WHAT YOU ARE ASKED TO DO: Please find every line below that includes "bracht" and report how many there are. Nothing else is needed.

THE DATA:

____

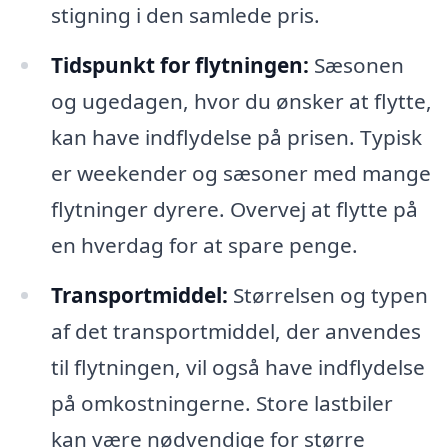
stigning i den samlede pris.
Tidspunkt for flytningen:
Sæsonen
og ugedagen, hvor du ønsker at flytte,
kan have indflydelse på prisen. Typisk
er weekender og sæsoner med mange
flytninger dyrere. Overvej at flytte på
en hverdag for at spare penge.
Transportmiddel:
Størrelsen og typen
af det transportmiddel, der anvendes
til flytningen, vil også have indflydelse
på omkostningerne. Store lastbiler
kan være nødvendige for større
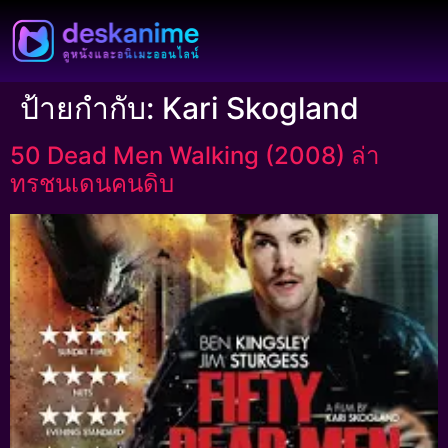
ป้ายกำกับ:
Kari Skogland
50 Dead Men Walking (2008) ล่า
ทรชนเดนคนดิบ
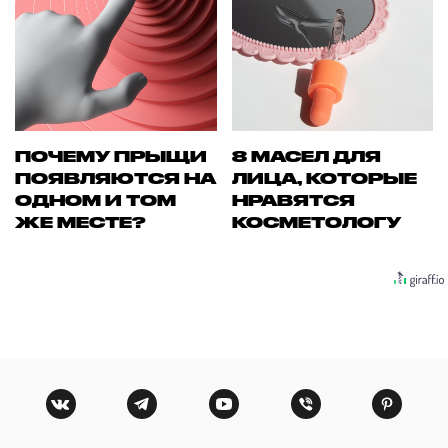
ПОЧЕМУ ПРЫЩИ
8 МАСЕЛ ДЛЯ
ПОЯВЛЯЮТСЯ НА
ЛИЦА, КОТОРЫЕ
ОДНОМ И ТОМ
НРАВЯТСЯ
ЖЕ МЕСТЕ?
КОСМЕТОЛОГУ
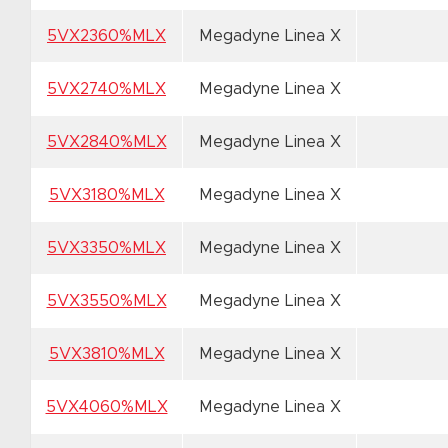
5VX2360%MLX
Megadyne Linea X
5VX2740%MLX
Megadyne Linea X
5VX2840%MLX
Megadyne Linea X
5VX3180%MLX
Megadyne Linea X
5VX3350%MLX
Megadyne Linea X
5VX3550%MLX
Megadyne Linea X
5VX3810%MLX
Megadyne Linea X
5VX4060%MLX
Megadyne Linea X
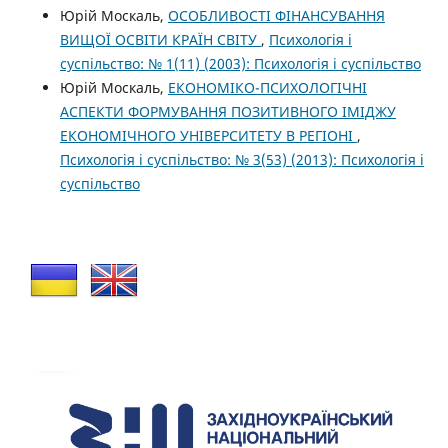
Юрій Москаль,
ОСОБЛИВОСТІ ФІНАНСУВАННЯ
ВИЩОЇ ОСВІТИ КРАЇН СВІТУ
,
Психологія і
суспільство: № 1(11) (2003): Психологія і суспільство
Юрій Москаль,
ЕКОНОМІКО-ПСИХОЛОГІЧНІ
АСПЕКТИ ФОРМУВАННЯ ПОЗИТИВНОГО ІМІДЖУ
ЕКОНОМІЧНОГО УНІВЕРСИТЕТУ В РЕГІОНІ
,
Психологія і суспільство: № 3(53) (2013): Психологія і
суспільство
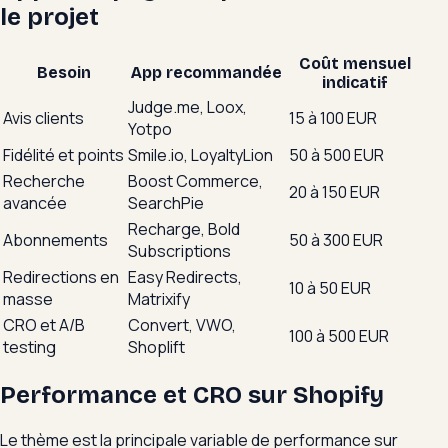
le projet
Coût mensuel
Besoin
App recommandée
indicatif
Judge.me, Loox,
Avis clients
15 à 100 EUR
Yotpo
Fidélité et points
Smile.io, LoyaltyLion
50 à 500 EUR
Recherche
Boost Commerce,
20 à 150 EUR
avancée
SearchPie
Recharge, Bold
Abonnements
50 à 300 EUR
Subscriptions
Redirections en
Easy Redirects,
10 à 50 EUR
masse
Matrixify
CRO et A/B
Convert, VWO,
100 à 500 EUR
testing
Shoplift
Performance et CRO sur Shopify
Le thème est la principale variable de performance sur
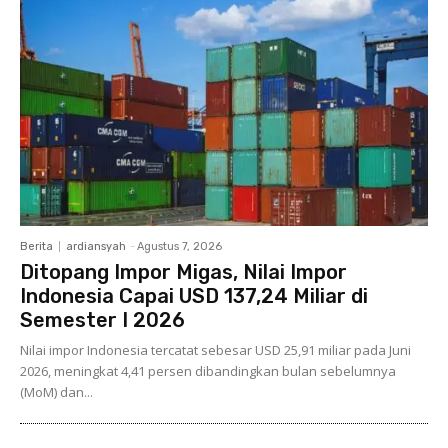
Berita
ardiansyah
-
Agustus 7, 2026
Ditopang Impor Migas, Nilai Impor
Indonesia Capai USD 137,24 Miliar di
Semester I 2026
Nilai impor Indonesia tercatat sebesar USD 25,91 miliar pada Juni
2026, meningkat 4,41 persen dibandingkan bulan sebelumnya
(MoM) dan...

____

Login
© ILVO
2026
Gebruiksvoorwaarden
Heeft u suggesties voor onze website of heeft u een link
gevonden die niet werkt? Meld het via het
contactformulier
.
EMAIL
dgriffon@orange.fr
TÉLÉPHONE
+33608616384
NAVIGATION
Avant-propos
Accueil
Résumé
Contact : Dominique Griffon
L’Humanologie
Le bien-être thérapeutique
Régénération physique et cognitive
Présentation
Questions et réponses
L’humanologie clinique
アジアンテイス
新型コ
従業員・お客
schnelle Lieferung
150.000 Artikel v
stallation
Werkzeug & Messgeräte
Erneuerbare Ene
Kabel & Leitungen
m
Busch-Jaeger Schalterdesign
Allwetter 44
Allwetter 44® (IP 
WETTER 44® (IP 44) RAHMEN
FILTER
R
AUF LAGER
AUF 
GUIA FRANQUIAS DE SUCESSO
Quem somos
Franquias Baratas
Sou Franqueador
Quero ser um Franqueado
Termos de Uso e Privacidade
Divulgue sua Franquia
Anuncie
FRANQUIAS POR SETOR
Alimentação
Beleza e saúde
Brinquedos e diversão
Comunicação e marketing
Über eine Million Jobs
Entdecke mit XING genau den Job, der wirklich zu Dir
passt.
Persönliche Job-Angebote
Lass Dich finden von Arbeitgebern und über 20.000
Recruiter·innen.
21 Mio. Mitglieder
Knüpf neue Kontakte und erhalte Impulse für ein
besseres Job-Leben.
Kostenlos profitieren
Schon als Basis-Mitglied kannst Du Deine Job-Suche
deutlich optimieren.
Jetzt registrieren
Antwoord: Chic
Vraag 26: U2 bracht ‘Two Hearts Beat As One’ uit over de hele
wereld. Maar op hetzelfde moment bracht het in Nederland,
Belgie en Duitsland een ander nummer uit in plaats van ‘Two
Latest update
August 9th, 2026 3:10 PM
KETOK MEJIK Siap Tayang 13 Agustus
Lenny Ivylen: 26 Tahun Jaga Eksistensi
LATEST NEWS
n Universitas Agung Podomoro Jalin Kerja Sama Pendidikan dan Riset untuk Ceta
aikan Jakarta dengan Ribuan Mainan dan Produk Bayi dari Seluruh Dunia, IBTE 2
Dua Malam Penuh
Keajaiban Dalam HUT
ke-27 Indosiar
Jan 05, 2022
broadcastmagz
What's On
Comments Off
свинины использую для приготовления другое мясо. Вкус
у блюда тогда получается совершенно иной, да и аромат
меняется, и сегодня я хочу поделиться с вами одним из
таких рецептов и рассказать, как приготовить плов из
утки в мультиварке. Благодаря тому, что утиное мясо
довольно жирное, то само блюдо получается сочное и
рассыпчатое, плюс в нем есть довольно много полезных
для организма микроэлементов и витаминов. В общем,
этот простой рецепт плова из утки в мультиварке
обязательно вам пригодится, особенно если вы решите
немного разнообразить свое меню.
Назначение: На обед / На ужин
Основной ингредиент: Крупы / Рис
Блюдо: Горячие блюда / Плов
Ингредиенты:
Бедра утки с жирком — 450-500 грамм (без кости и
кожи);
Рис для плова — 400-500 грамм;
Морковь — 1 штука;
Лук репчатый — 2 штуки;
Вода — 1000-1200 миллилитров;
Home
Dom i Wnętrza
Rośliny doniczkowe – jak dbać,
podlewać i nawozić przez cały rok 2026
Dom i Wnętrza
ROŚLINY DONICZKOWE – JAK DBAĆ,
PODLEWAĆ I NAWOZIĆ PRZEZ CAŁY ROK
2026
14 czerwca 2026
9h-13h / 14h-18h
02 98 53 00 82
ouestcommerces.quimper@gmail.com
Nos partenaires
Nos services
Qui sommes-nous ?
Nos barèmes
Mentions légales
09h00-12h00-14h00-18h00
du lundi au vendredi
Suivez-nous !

____

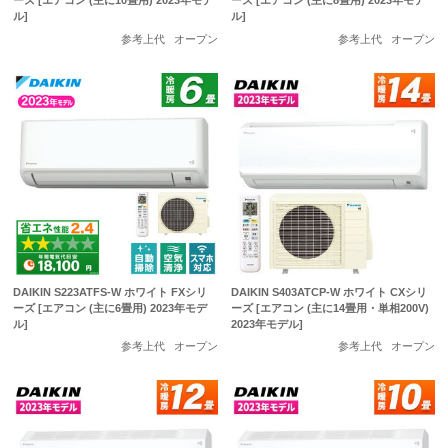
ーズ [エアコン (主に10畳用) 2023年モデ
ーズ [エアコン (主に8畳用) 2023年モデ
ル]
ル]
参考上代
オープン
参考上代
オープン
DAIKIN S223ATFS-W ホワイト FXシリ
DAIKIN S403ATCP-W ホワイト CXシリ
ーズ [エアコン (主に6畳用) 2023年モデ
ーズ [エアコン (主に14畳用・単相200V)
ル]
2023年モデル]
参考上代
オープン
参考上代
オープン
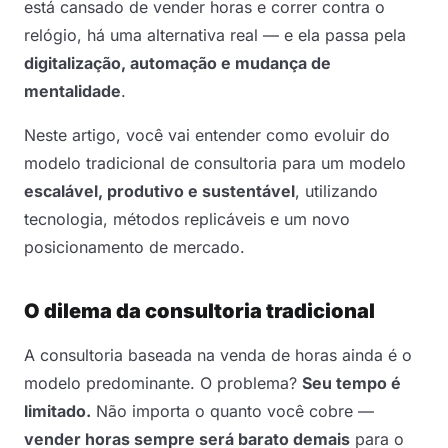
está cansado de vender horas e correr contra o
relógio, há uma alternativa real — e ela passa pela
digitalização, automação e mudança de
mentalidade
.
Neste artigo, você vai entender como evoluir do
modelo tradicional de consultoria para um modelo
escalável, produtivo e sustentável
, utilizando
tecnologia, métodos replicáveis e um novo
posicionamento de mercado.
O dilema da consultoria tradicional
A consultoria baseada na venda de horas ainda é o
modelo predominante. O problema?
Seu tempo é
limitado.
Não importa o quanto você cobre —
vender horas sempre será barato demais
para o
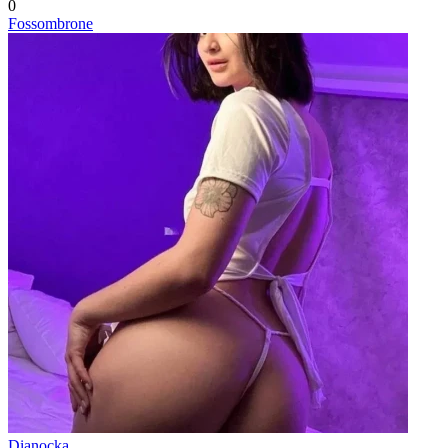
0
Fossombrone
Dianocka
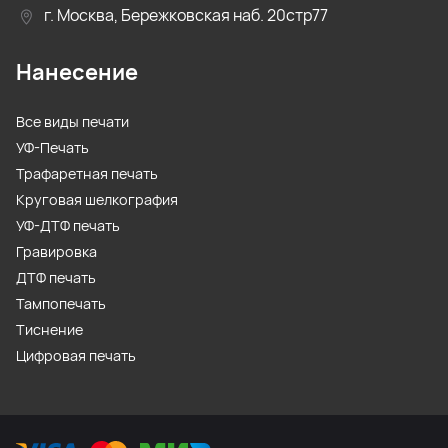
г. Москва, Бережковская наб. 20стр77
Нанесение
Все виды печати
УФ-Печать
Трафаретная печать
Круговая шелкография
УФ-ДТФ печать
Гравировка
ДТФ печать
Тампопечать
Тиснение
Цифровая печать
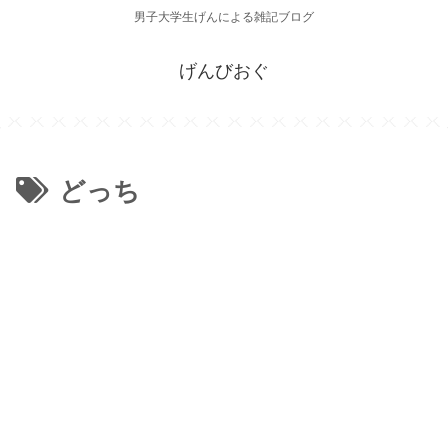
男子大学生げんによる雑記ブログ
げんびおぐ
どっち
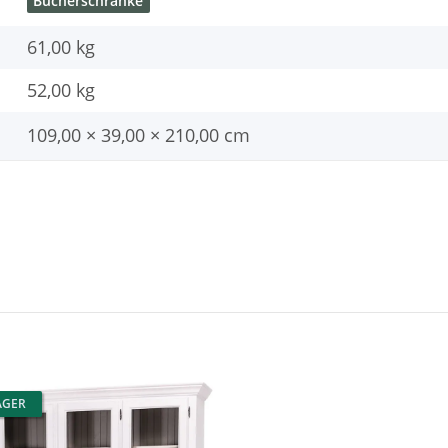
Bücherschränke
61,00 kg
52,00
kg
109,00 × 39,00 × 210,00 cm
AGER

____

EXERCISE SOLUTION: 2